"What made you write it?" I asked, still staring at the black words.
Kramisha had sat down heavily on her bed, all of a sudden looking almost as exhausted as Stevie Rae. She was shaking her head back and forth, back and forth, making her orange and black hair dance against her smooth cheeks. "It just come to me, like all the stuff I write do. Things just come into my head, and then I write it down."
"What did you think it meant?" Jack asked, patting her arm gently, a lot like he patted Duchess (she was curled up by his feet).
"I didn't really think 'bout it. It come to me. I write it. That's all." She paused, glanced up at the poster board, and then looked quickly away, as if what she saw scared her.
"Are these all poems you've written in the days since Stevie Rae Changed?" I shifted my attention to the other poems. There were several haiku.
Eyes watching always
Shadows in shadows they wait
A black feather falls
First accepted, loved
Then betrayed--spit in the face
Vengeance sweet like dots
"Sweet, blessed Nyx." Erik's shocked voice came from behind me, kept low for my ears alone to hear. "They're all about him."
"What does `sweet like dots' mean?" Jack was asking Kramisha.
"You know--dippin' dots. I love me some dippin' dots," she said.
Erik and I moved around Kramisha's room. The more I read, the tighter the knot my stomach curled into.
Like ink from a busted pen
Thrown away 'cause of someone else
But he come back
Dressed in night
Fine as a king
With his queen
"Kramisha, what were you thinking about when you wrote this one?" I asked her, pointing at the last one I'd read.
She shrugged that one shoulder again. "I guess I thought 'bout how we out of the House of Night, but we shouldn't be. I mean, I know it's best for us underground, but it just don't feel right that only Neferet know about us. She a wrong kind of High Priestess."
"Kramisha, would you do me a favor and copy down all of these poems?"
"You think I messed up, don't you?"
"No. I do not think you messed up," I assured her, hoping I was being guided correctly by my instincts and wasn't just chasing bats in the darkness again. "I think you've been given a gift from Nyx. I just want to be sure we use your gift in the right way."

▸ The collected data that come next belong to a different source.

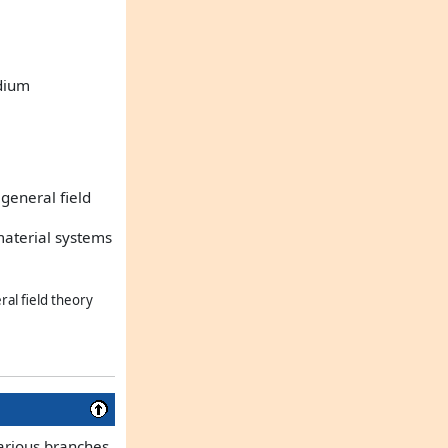
edium
general field
material systems
ral field theory
various branches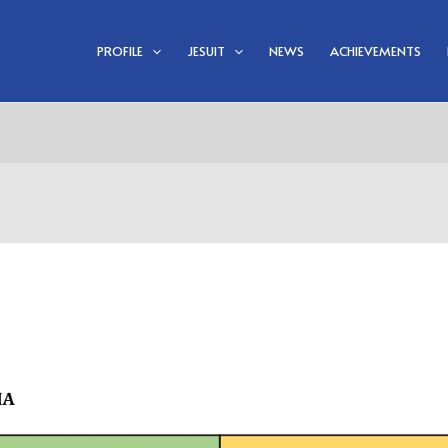
PROFILE
JESUIT
NEWS
ACHIEVEMENTS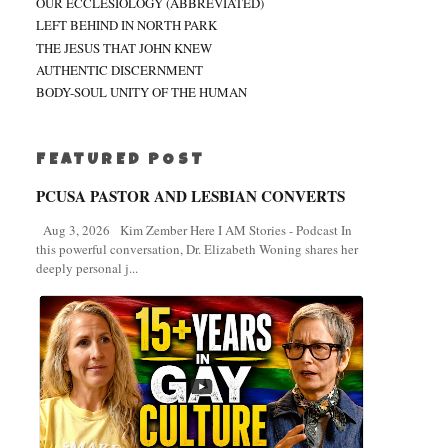
OUR ECCLESIOLOGY (ABBREVIATED)
LEFT BEHIND IN NORTH PARK
THE JESUS THAT JOHN KNEW
AUTHENTIC DISCERNMENT
BODY-SOUL UNITY OF THE HUMAN
FEATURED POST
PCUSA PASTOR AND LESBIAN CONVERTS
Aug 3, 2026 Kim Zember Here I AM Stories - Podcast In
this powerful conversation, Dr. Elizabeth Woning shares her
deeply personal j...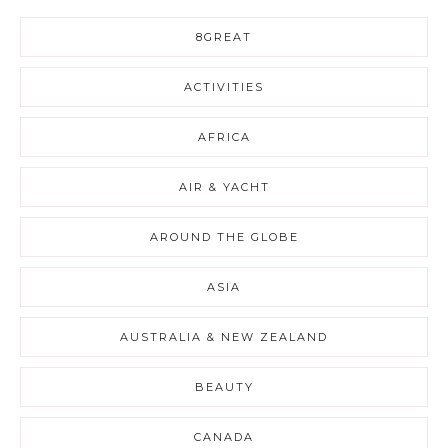
8GREAT
ACTIVITIES
AFRICA
AIR & YACHT
AROUND THE GLOBE
ASIA
AUSTRALIA & NEW ZEALAND
BEAUTY
CANADA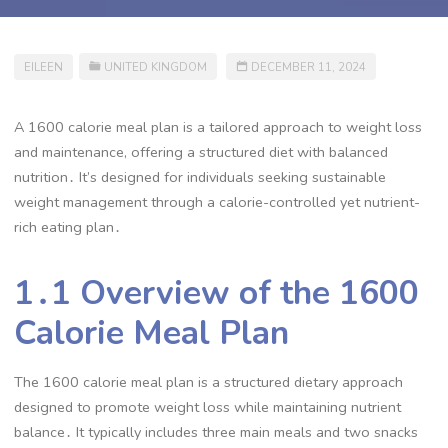
EILEEN
UNITED KINGDOM
DECEMBER 11, 2024
A 1600 calorie meal plan is a tailored approach to weight loss
and maintenance, offering a structured diet with balanced
nutrition․ It’s designed for individuals seeking sustainable
weight management through a calorie-controlled yet nutrient-
rich eating plan․
1․1 Overview of the 1600
Calorie Meal Plan
The 1600 calorie meal plan is a structured dietary approach
designed to promote weight loss while maintaining nutrient
balance․ It typically includes three main meals and two snacks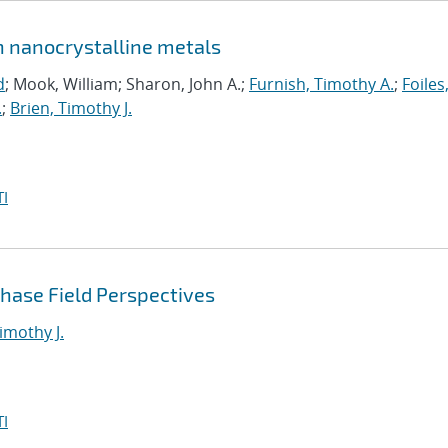
in nanocrystalline metals
d
; Mook, William; Sharon, John A.;
Furnish, Timothy A.
;
Foiles
.
;
Brien, Timothy J.
I
Phase Field Perspectives
imothy J.
I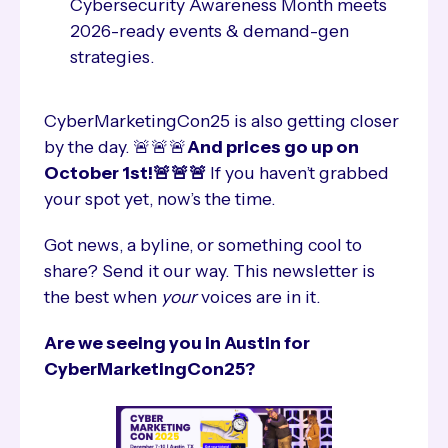
Cybersecurity Awareness Month meets
2026-ready events & demand-gen
strategies.
CyberMarketingCon25 is also getting closer
by the day. 🚨🚨🚨
And prices go up on
October 1st!🚨🚨🚨
If you haven’t grabbed
your spot yet, now’s the time.
Got news, a byline, or something cool to
share? Send it our way. This newsletter is
the best when
your
voices are in it.
Are we seeing you in Austin for
CyberMarketingCon25?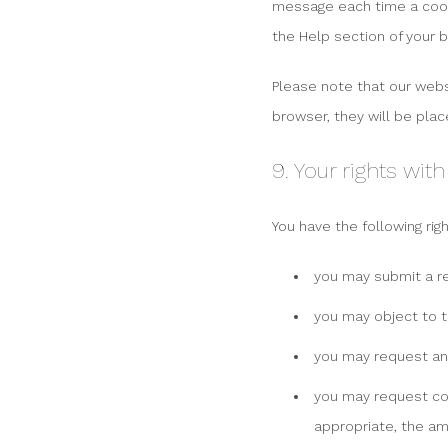
message each time a cooki
the Help section of your 
Please note that our websi
browser, they will be plac
9. Your rights wit
You have the following rig
you may submit a r
you may object to t
you may request an
you may request corr
appropriate, the am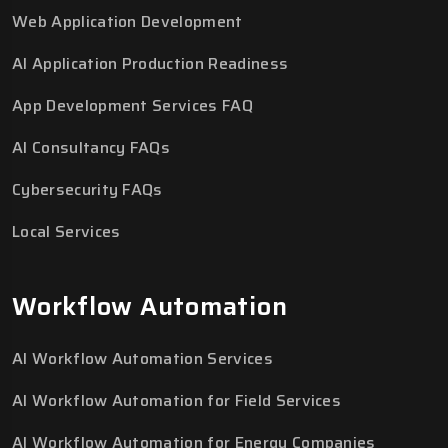
Web Application Development
AI Application Production Readiness
App Development Services FAQ
AI Consultancy FAQs
Cybersecurity FAQs
Local Services
Workflow Automation
AI Workflow Automation Services
AI Workflow Automation for Field Services
AI Workflow Automation for Energy Companies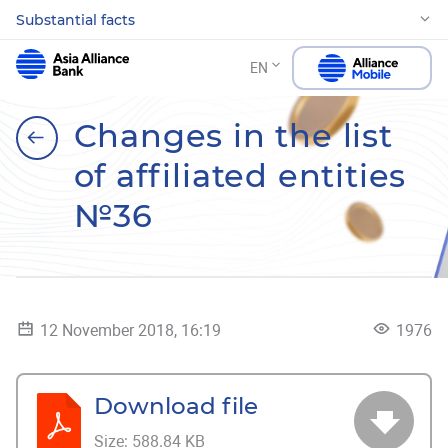
Substantial facts
EN
Changes in the list
of affiliated entities
№36
12 November 2018, 16:19
1976
Download file
Size:
588.84 KB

"I think she's Vamp Poet Laureate material, and a major improvement over our last one," Erik said.
I looked up at him sharply, and he shrugged and grinned. "It was just a thought, that's all."
Okay, even though it made me uncomfortable to think about Loren, especially when Erik had been the one to bring him up, I felt the rightness of what he was saying down deep in my gut, which said more about Kramisha's true nature than my exhausted guessing and my apparently overactive imagination were telling me. Nyx obviously had her hand on this kid. What the hell. I'm the only High Priestess we have. I can make a proclamation. "Kramisha, I'm going to make you our first Poet Laureate."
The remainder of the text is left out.